Una vertenza difficile, iniziata, mediaticamente parlando, nell’estate 2009, quando, dopo 15 mesi di lotta, quattro operai e un funzionario FIOM salirono sul carroponte, a oltre 12 metri di altezza, rimanendo lì per oltre una settimana, fino a quando non ebbero garanzia che la Fabbrica non avrebbe chiuso. Da lì il passaggio di proprietà nelle mani del gruppo Camozzi e la riassunzione di tutti gli operai. “Quella della Innse divenne il simbolo di tutte le lotte contro le crisi e le ristrutturazioni in corso. Fu seguita da tutto il paese e diede coraggio a tutti, dimostrando che la lotta paga, anche quando la situazione sembra disperata”, si legge in una nota della Fiom/Il sindacato è un’altra cosa.
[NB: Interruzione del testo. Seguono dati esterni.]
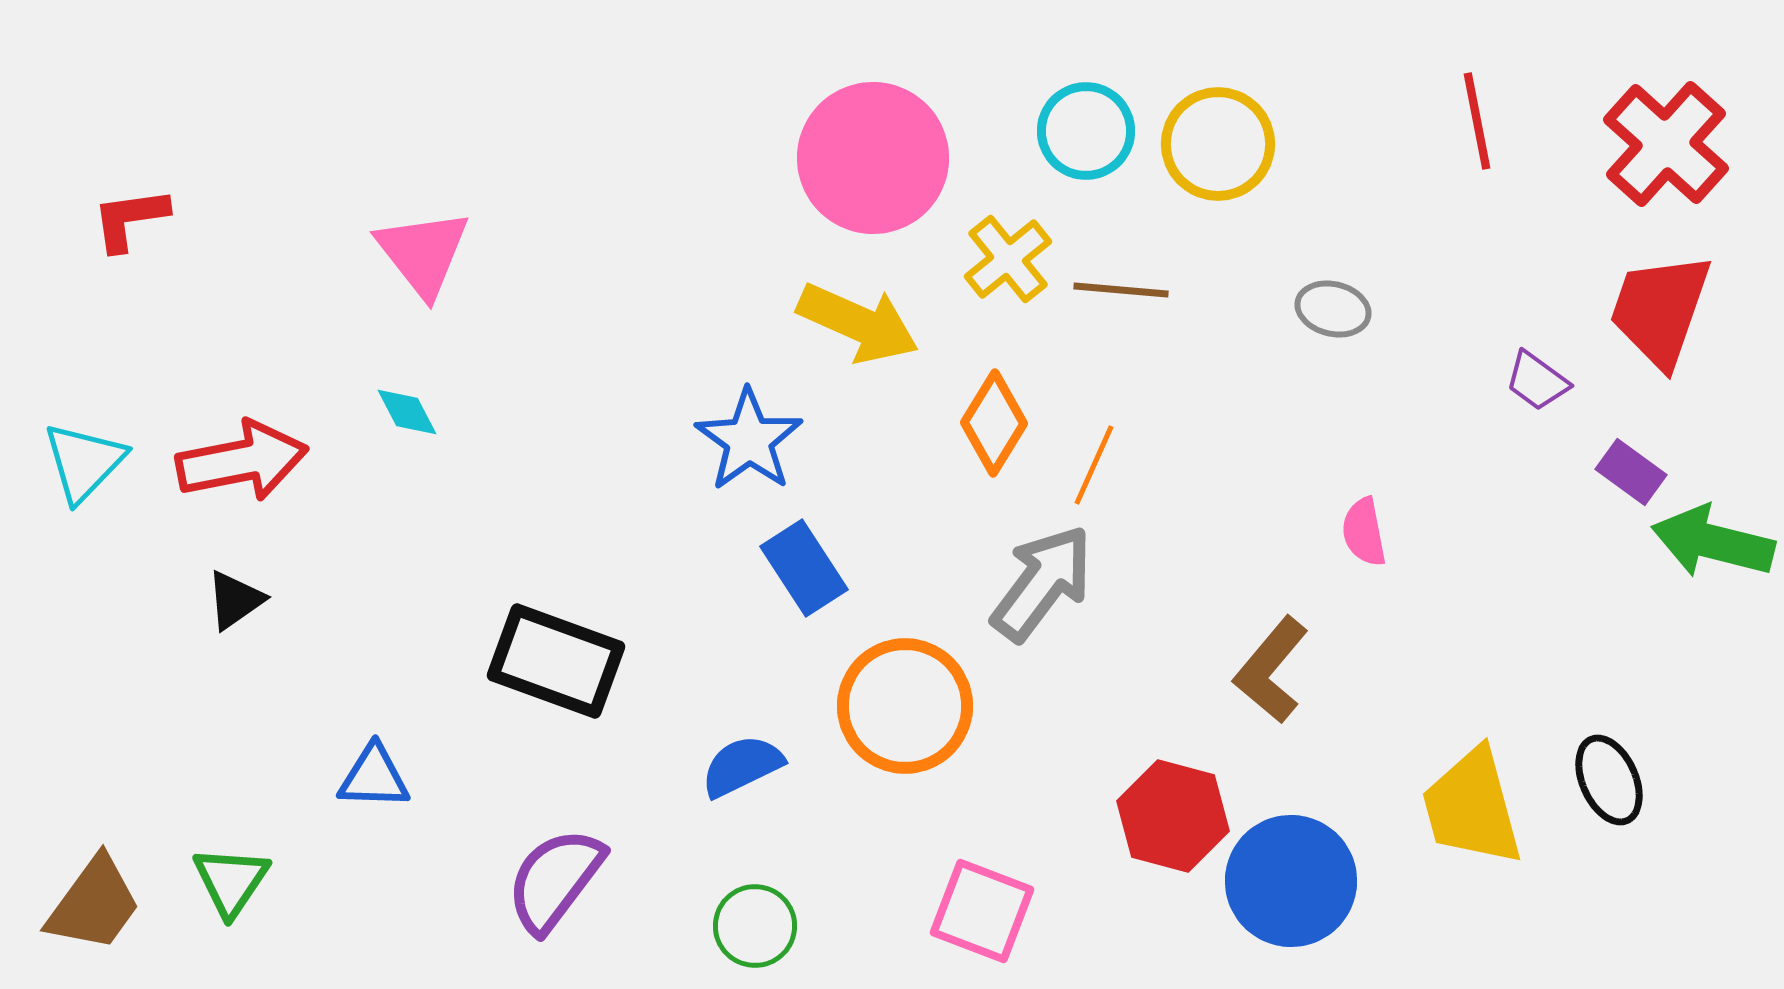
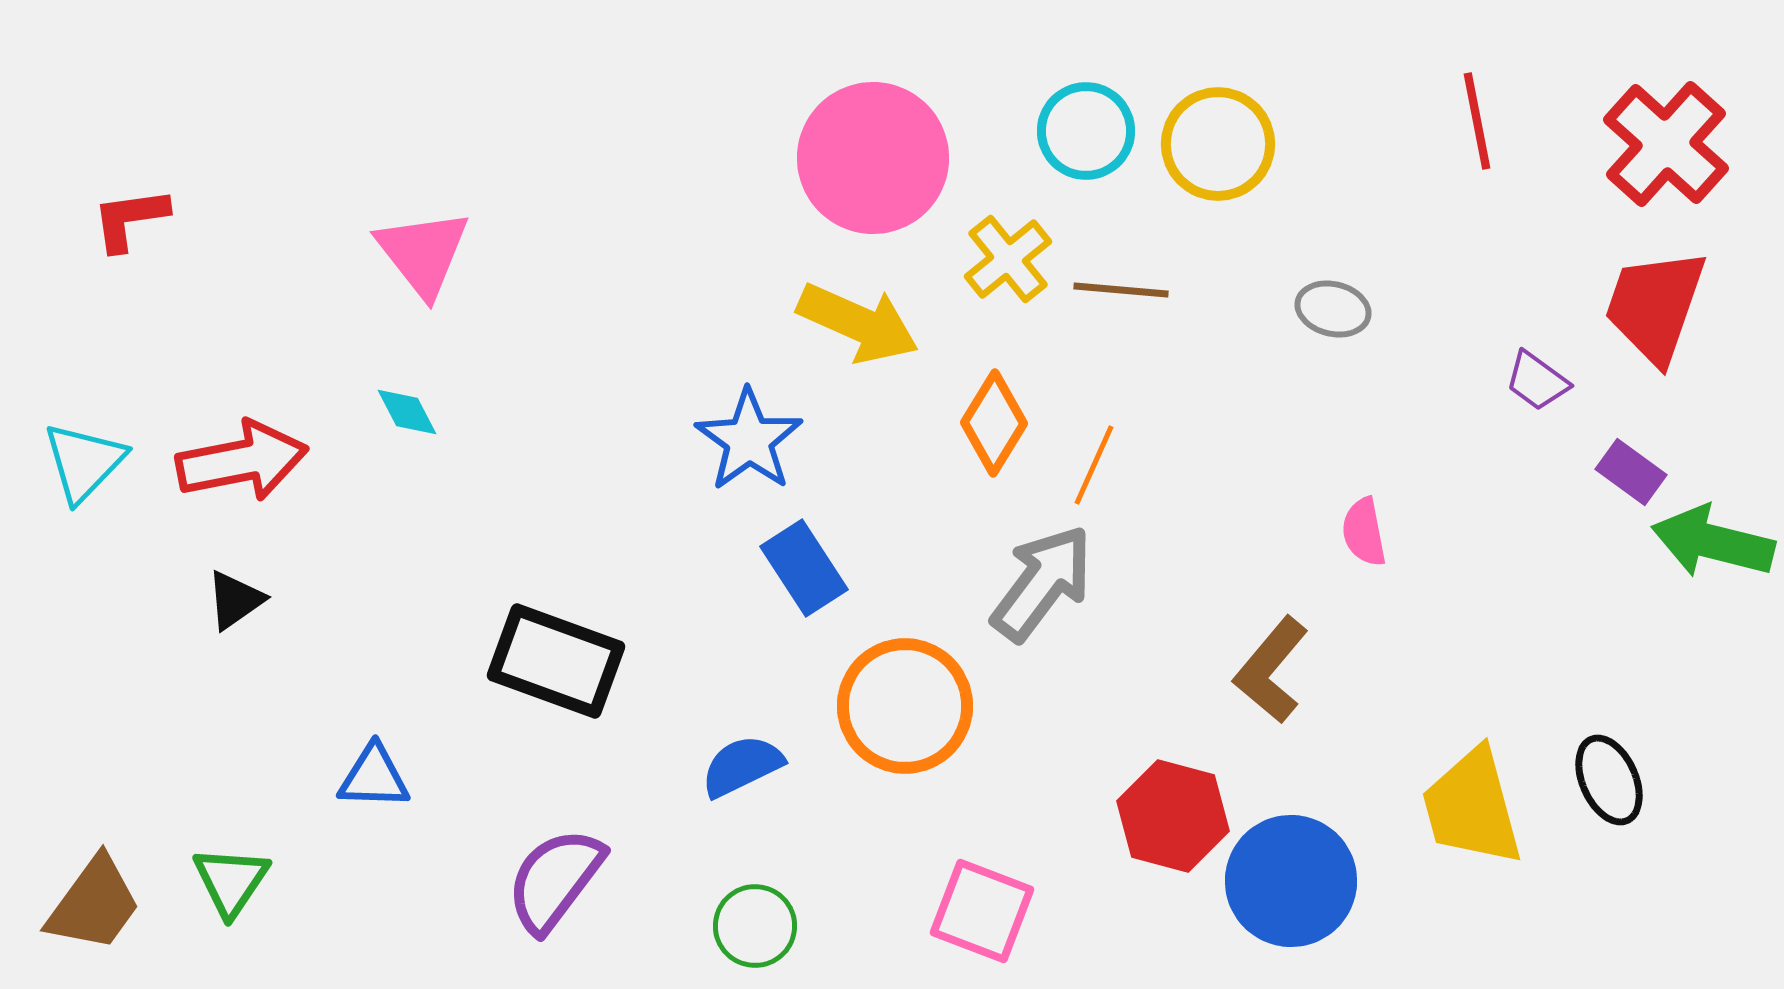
red trapezoid: moved 5 px left, 4 px up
Negli anni, gli impegni presi dal nuovo proprietario non sono stati rispettati. Oggi quel terreno su cui sorge la Fabbrica sembra un museo di archeologia industriale. La forza lavoro è dimezzata: sono rimasti in sedici a lavorare. Gli altri sono in cassa e l’unica “rotazione” che fanno è quella al presidio ai cancelli con tre licenziati. L’unico macchinario installato non è mai stato avviato per svariati e non ben definiti problemi tecnici. Le assunzioni tanto sbandierate non si sono viste. L’unico segno di vita oltre il cancello sembra essere la ristrutturazione della palazzina degli impiegati, quasi a costo zero con gli incentivi dello Stato: una bella palazzina di vetro in mezzo alle sterpaglie e i capannoni abbandonati, che sembra minacciare una destinazione dell’area tutt’altro che industriale. Eppure quel terreno e quel capannone di 30000 mq erano stati acquistati nel 2009 al prezzo simbolico di un euro; di fatto regalato, alla chiara intenzione che l’area, altrimenti trasformabile in verde e giardini pubblici, dovesse essere destinata allo sviluppo industriale, all’aumento di mano d’opera e di posti di lavoro, all’incremento degli organici e degli addetti alla produzione dell’Innse. Il Comune di Milano, allora garante, sembra non accorgersi che negli anni quell’accordo, di cui si fece promotore, è via via stato svuotato dalla mancanza di un piano industriale credibile.